Planned work on customer communications has, however, been put on the back burner while the regulator prioritises its further investigation into mutuals and on preparing for Solvency II.
Many of the proposals in the earlier 2011 consultation paper (CP11/5) were based on the premise that with-profits policyholders have an interest in all parts of the with-profits fund and a contingent interest in any surplus which may exist before a distribution.
Industry respondents, however, particularly those in the mutual sector, maintained this approach was "incorrect and misleading". They argued that legal and beneficial ownership of a with-profits fund lies with the insurer and that the interest of with-profits policyholders was limited to those parts of the fund that will meet expected payouts under their contracts.
The FSA, however, has not changed its mind: "Our approach in this [policy statement] is based on our considered view that the interests of with-profits policyholders are more extensive than the narrow interpretation put forward by some regulated firms," it concludes.
"Indeed we believe that fair treatment of with-profits policyholders requires us to take a much broader view of the relationship between those policyholders and firms than can be encapsulated by a legal analysis of the ownership of the firm’s assets."
But the regulator acknowledges that a proper balance needs to be struck between the different interests in a with-profits fund:
"We believe that much can be achieved by more effective governance arrangements, although this is not sufficient in itself. In several places we have modified our proposals in response to consultation in order to assist firms to implement changes in practice, or we have decided not to proceed for now with new rules where we believe that further consultation may be necessary.
"In particular we intend to conduct further work on the mutual with-profits sector. We will re-examine the arguments that have been put to us both before and during the course of this consultation process and we will review our proposals on possible ways forward."
The FSA has retained proposed guidance to introduce its high-level view of policyholders' interests in a with-profits fund at the start of COBS 20.
This sets out the numerous potential conflicts of interest that might give rise to unfair treatment of policyholders: between shareholders and with-profits policyholders, with-profits and non-profits policyholders in the same fund, with-profits policyholders and the members of a mutual or the management of a company, or between different classes of with-profits policyholders, such as those with and without guarantees.
The guidance also states explicitly that with-profits policyholders have an interest in the whole and in every part of the with-profits fund into which their policies are written.
"We consider the guidance on the interests of with-profits policyholders in a with-profits fund to be an important statement of the FSA’s approach to the scope and application of COBS 20 rules and to how it expects firms to behave towards with-profits policyholders," it says in the policy statement.

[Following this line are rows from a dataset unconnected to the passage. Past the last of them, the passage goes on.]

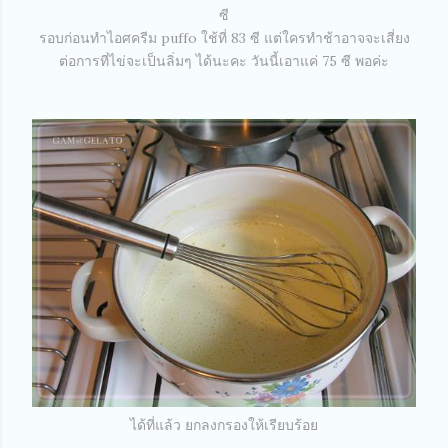
ซี
รอบก่อนทำไอศครีม puffo ใช้ที่ 83 ซี แต่ใครทำช้าอาจจะเสี่ยง
ต่อการที่ไข่จะเป็นลิ่มๆ ได้นะคะ วันนี้เอาแค่ 75 ซี พอค่ะ
ได้ที่แล้ว ยกลงกรองให้เรียบร้อย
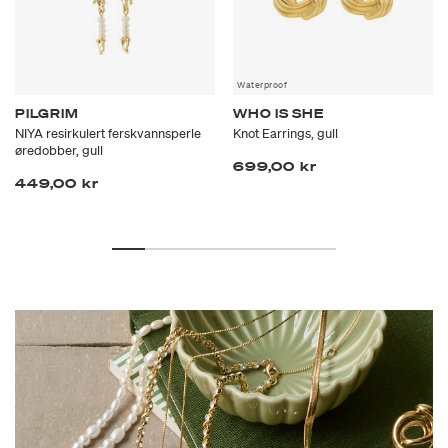
Waterproof
PILGRIM
WHO IS SHE
NIYA resirkulert ferskvannsperle
Knot Earrings, gull
øredobber, gull
699,00 kr
449,00 kr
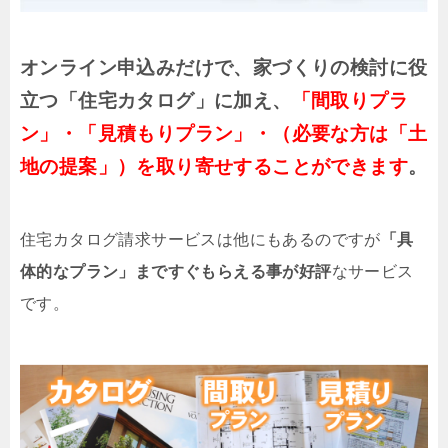
オンライン申込みだけで、家づくりの検討に役
立つ「住宅カタログ」に加え、
「間取りプラ
ン」・「見積もりプラン」・（必要な方は「土
地の提案」）を取り寄せすることができます
。
住宅カタログ請求サービスは他にもあるのですが
「具
体的なプラン」まですぐもらえる事が好評
なサービス
です。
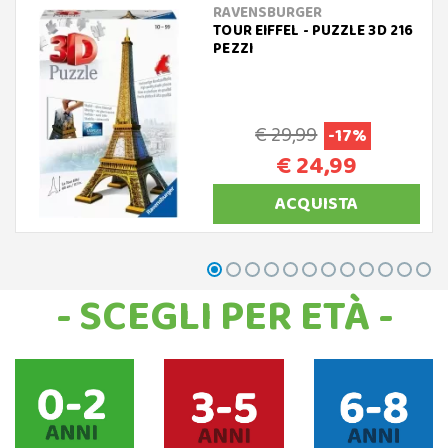
RAVENSBURGER
TOUR EIFFEL - PUZZLE 3D 216
PEZZI
€ 29,99
-17%
€ 24,99
ACQUISTA
- SCEGLI PER ETÀ -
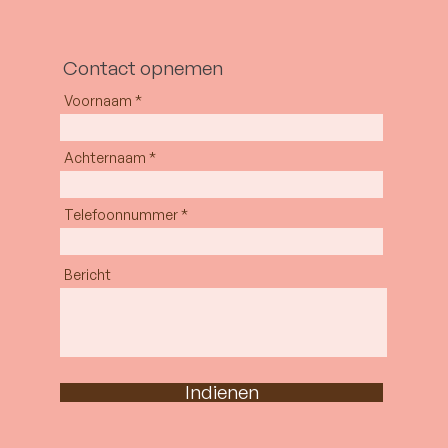
Contact opnemen
Voornaam
Achternaam
Telefoonnummer
Bericht
Indienen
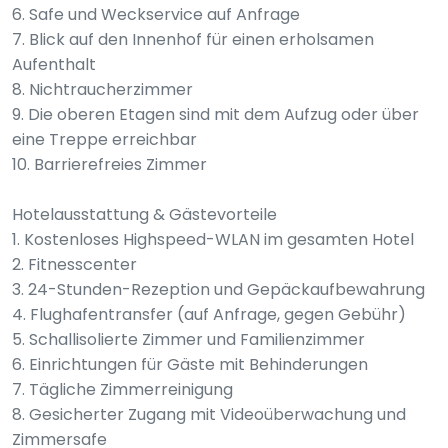
6. Safe und Weckservice auf Anfrage
7. Blick auf den Innenhof für einen erholsamen
Aufenthalt
8. Nichtraucherzimmer
9. Die oberen Etagen sind mit dem Aufzug oder über
eine Treppe erreichbar
10. Barrierefreies Zimmer
Hotelausstattung & Gästevorteile
1. Kostenloses Highspeed-WLAN im gesamten Hotel
2. Fitnesscenter
3. 24-Stunden-Rezeption und Gepäckaufbewahrung
4. Flughafentransfer (auf Anfrage, gegen Gebühr)
5. Schallisolierte Zimmer und Familienzimmer
6. Einrichtungen für Gäste mit Behinderungen
7. Tägliche Zimmerreinigung
8. Gesicherter Zugang mit Videoüberwachung und
Zimmersafe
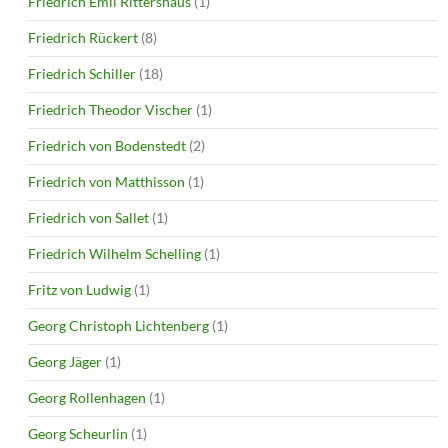
Friedrich Emil Rittershaus
(1)
Friedrich Rückert
(8)
Friedrich Schiller
(18)
Friedrich Theodor Vischer
(1)
Friedrich von Bodenstedt
(2)
Friedrich von Matthisson
(1)
Friedrich von Sallet
(1)
Friedrich Wilhelm Schelling
(1)
Fritz von Ludwig
(1)
Georg Christoph Lichtenberg
(1)
Georg Jäger
(1)
Georg Rollenhagen
(1)
Georg Scheurlin
(1)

But the regulator acknowledges concerns raised by mutuals on the practical difficulties of balancing directors’ duties to their members and the rules on with-profits policyholders. It does not, however, accept that its rules could bring directors into conflict with their duty to promote the success of the company for the benefit of all its members under the Companies Act 2006.
The FSA has also decided to proceed with converting its current guidance into a rule requiring firms to take reasonable care to ensure that all aspects of its operating practice are fair to the interests of its with-profits policyholders and do not lead to an undisclosed or unfair benefit to shareholders or other persons with an interest in the fund.
"In any event a firm will need to ensure that any decisions it takes comply with Principle 6 which requires firms to treat their policyholders fairly, so this [new] rule simply makes sure that a firm ensures that its operating practices incorporate these principles of fairness," the policy paper states.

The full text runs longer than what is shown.